FraudBuster

Cloud-native distributed system for detecting fake, irrelevant, and AI-generated e-commerce reviews through real-time scraping, machine learning, and scalable microservices.

Project Overview

FraudBuster is a cloud-native distributed system built to detect fake, generic, and AI-generated reviews at scale. The platform combines live review scraping, machine learning inference, and a microservices architecture to generate trustworthiness summaries for e-commerce products. It was designed as a real-time system rather than an offline prototype, allowing users to submit a product URL and receive an instant credibility evaluation.

Key Highlights

Designed a cloud-native microservices architecture with separate services for scraping, classification, scoring, caching, and scheduling.

Built an AI-powered review classifier using a fine-tuned BERT model to distinguish machine-generated and authentic reviews.

Implemented a semantic relevance scoring service to detect off-topic and generic reviews using sentence-transformer embeddings.

Developed a hybrid recommendation engine that combines authenticity, relevance, ratings, and review volume into BUY / CONSIDER / CAUTION / AVOID outputs.

Optimized performance with Redis caching, MongoDB persistence, and Kubernetes autoscaling for scalable review analysis.

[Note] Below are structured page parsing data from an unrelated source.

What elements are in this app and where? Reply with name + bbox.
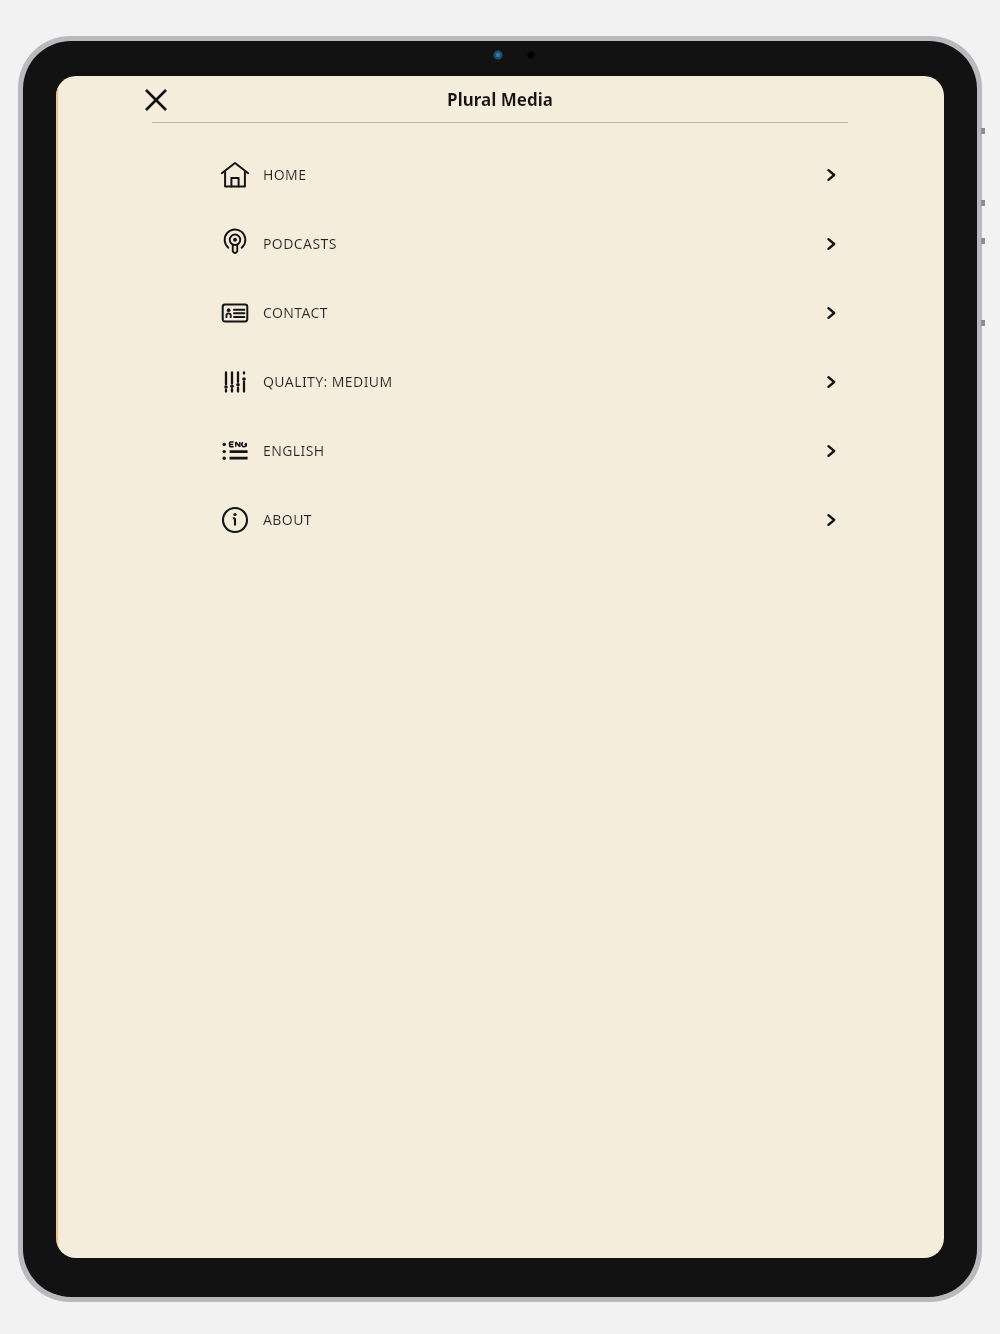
staticText: HOME	[263, 165, 307, 184]
staticText: PODCASTS	[263, 234, 337, 253]
staticText: Plural Media	[56, 88, 944, 111]
button[interactable]: HOME	[56, 140, 944, 209]
button[interactable]: ABOUT	[56, 485, 944, 554]
button[interactable]: CONTACT	[56, 278, 944, 347]
staticText: QUALITY: MEDIUM	[263, 372, 393, 391]
staticText: ABOUT	[263, 510, 312, 529]
staticText: ENGLISH	[263, 441, 325, 460]
button[interactable]: ENGLISH	[56, 416, 944, 485]
button[interactable]: QUALITY: MEDIUM	[56, 347, 944, 416]
button[interactable]: Close	[136, 80, 176, 120]
button[interactable]: PODCASTS	[56, 209, 944, 278]
staticText: CONTACT	[263, 303, 329, 322]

Used gRPC for low-latency inter-service communication and deployed health checks, CronJobs, and monitoring for production-style reliability.

Problem

E-commerce platforms are increasingly affected by fake, generic, and AI-generated reviews. These distort ratings, mislead users, and make it harder for consumers to judge product quality accurately. Existing approaches are often closed, manual, or not designed for real-time, scalable analysis of live product URLs.

Solution

FraudBuster introduces a real-time analysis pipeline where users submit a product URL and the system dynamically scrapes reviews, classifies authenticity, scores semantic relevance, and synthesizes the results into a recommendation. Internally, the system uses a cache → database → scraper decision chain to reduce unnecessary scraping, while Kubernetes-managed microservices enable independent scaling of compute-heavy components such as the BERT classifier and relevance scorer.

Outcome

The project delivered a production-style system that combines distributed systems, applied AI, and cloud-native deployment. It strengthened my experience in microservices design, ML inference pipelines, Kubernetes autoscaling, caching strategies, and low-latency inter-service communication. It also demonstrated how architecture decisions directly affect performance, reliability, and user experience in high-volume environments.